(INFORMATION SUPPLIED Opens)
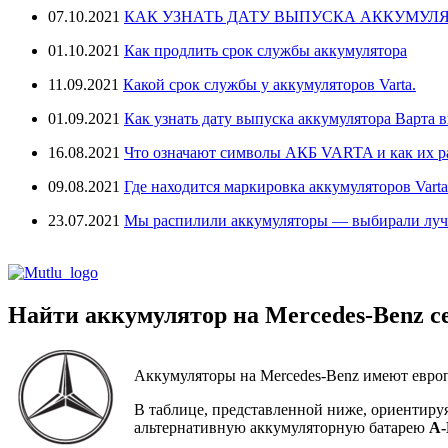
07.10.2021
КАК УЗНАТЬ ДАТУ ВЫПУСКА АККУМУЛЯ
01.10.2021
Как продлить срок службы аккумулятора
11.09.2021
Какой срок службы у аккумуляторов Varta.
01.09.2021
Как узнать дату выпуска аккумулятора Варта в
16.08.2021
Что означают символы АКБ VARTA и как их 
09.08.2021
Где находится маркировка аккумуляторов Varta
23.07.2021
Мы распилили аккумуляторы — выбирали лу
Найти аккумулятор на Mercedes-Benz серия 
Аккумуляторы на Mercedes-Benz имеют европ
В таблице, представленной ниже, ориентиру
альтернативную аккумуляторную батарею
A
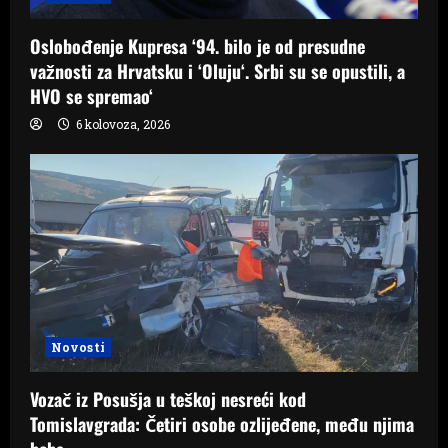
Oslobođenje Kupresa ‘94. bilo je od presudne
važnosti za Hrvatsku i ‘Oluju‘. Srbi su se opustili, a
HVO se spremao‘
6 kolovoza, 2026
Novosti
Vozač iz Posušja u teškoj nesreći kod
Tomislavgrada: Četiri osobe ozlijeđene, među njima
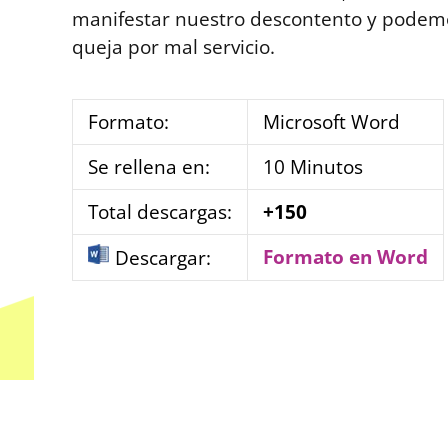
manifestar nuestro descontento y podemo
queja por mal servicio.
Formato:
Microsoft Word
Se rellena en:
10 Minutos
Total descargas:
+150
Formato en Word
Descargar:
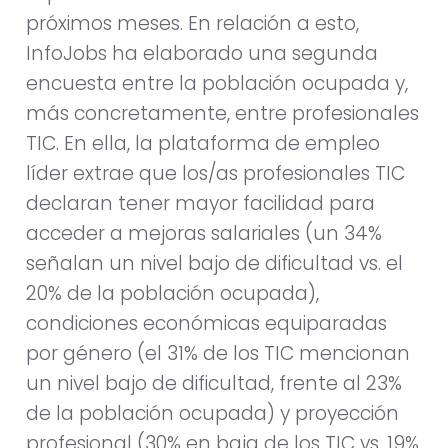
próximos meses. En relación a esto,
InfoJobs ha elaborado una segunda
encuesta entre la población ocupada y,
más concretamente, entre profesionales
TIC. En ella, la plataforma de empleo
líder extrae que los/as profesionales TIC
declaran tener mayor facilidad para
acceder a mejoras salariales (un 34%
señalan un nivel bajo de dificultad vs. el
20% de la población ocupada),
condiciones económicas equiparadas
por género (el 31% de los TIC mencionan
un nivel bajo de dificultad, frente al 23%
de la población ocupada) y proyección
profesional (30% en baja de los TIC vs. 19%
(INFORMATION SUPPLIED Closes)
(INFORMATION SUPPLIED Opens)
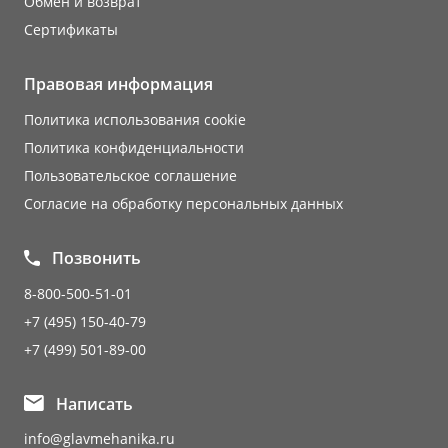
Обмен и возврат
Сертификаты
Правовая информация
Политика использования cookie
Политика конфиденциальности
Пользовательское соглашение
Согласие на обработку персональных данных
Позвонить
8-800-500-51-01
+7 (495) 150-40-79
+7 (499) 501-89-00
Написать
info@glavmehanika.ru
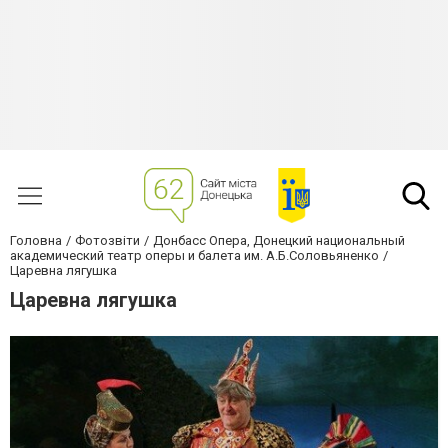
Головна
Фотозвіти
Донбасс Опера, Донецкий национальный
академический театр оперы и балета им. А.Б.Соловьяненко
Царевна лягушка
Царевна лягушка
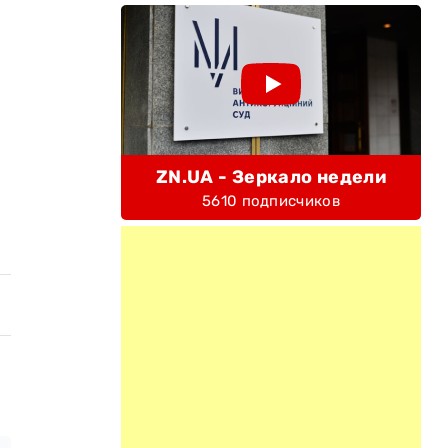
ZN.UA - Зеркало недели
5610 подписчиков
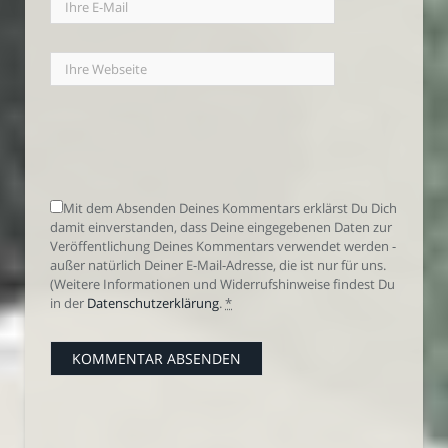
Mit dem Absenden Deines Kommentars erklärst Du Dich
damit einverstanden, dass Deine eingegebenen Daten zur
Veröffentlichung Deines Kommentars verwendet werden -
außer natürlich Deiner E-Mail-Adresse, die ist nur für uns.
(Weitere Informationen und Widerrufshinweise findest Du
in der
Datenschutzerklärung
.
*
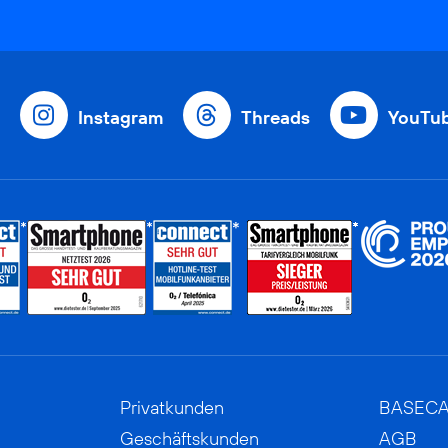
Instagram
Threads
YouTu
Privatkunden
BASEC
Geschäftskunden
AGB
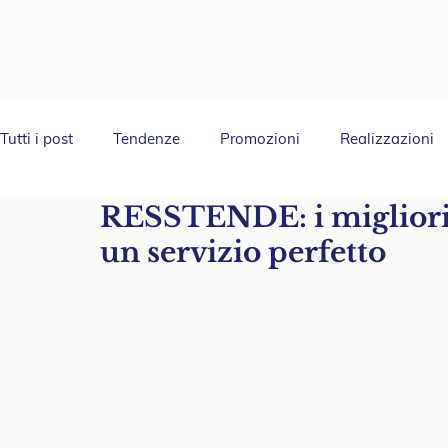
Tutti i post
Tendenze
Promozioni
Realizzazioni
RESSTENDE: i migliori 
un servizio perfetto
(INFORMATION SUPPLIED Closes)
» ASSIGNED TASK
Working through the entries line by line, count those containing "аккумулятора" and report only the number.

» EXERCISE OUTPUT
2